“Man City absolutely do that, 100 per cent,” confirms Murphy, who has also worked at Hamilton Accies and Rangers. “You see it in their social media and having worked there for over two years it’s not smoke and mirrors.”
It wasn’t leaving a club which is on course for the men’s and women’s league double in England this season which concerned Murphy so much as the status of the sport in his home country. Glasgow City, a stand-alone women’s club, have sailed to 12 consecutive league titles and regular Champions League appearances despite having a fraction of the resources of Scotland’s top men’s clubs.
Their nearest domestic competitors, Hibernian, have won the last six domestic knockout competitions, but very little of this is down to Easter Road. The women’s first team and academy are part of the Hibernian Foundation, not the club itself. It is the unstinting efforts of the coaches and players which, along with the best young talent in Scotland gravitating to the club because the national performance academy is based in Edinburgh, has delivered the trophies.
Not until the last few months have clubs such as Motherwell, Hearts, Aberdeen and Rangers started to make more positive noises about their women’s teams. Celtic stated in November that theirs would be the first in Scotland to go full time – but no indication of what that might mean is expected until after this summer’s World Cup.
By contrast, the top league in England is fully professional and the one below it semi-professional. On Wednesday, the FA announced a £10 million, three-year, sponsorship from Barclays which will only further widen the gulf between the two countries.
Although Murphy was keen to return to Scotland for personal reasons, the opportunity seemed unlikely in the circumstances. Then he was approached by Roger Arnott, the Hearts academy manager.
“I’ve told Roger this before, but when he spoke to me about the job I genuinely thought it would be the usual lip service, as in: ‘We’re trying to do this to tick a box’,” Murphy admits. “But when I met up with him he bamboozled me with his presentation and all the detail that was going into this programme.
“They had almost this finished plan, with a great deal of work put into it, which was exciting. The project, and the vision of this club, was what really sold it to me.”
Anybody expecting a full-time Hearts women’s team any time soon is going to be disappointed. The aim is to build the club from the bottom upwards by putting the girls’ and women’s academy on exactly the same footing as the male one.
“We would love to have the same financial clout as the clubs down south but the money isn’t the same in Scotland,” Murphy says. “If clubs here want to go professional it’s going to take a significant investment. Things would have to change in terms of sponsors and television – so it’s chicken and egg.
“For me it’s about small steps and the next logical one would be semi-professional football to mirror the second tier in England. See how that goes and maybe five years after that see where we’re at. There is nothing wrong with being really good at what you do, rather than reach too far ahead with something that is not sustainable.

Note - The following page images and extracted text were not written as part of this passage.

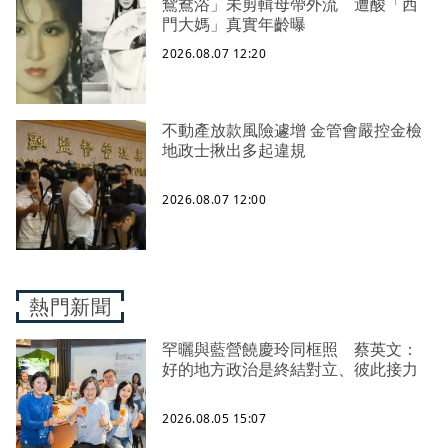
鴛鴦浴」未剪輯母帶外流 遭酸「西
門大媽」真實年齡曝
2026.08.07 12:20
不動產放款風險遽增 金管會嚴控金檢
地政士揪出多起違規
2026.08.07 12:00
熱門新聞
罕曬與藍營饒慶玲同框照 蔡英文：
好的地方政治是終結對立、彼此接力
2026.08.05 15:07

“As a country and as a club we have to make sure we do it for the right reasons, not for the sake of going professional. It has to be right for the players and the set-up.”
When the girls’ and women’s academy starts at the end of this year, the players will train three nights a week at Oriam, the same as the boys. The very best will also be offered the opportunity to attend the Hearts performance school at Balerno and access further football and coaching.
While it is an approach based on first ensuring the base of the pyramid is strong, the obvious aim will be for Hearts to be promoted from SWPL2 this year if possible. A place in the top eight would enable the club to compete with Hibs for the best young players attending the national performance academy.
“I’m not setting any targets, and as far as I’m aware I haven’t been given any,” Murphy says. “We have a good chance of promotion this season, but it’s a really exciting and competitive league. We want to be competing at the highest level and winning trophies, as well as producing lots of youth international players.
“I was doing the same job at Man City as I will be doing here. The term was technical director, pretty much overseeing the reserves to the under-10s. I was implementing coach recruitment and making sure the philosophy of the club was met, among other things.
“There’s a lot I learned there which I can take here – but this club in its own right is pioneering and trying to do things the Hearts way. You can see the job Roger is doing in the boys academy, and how we can try to replicate that.”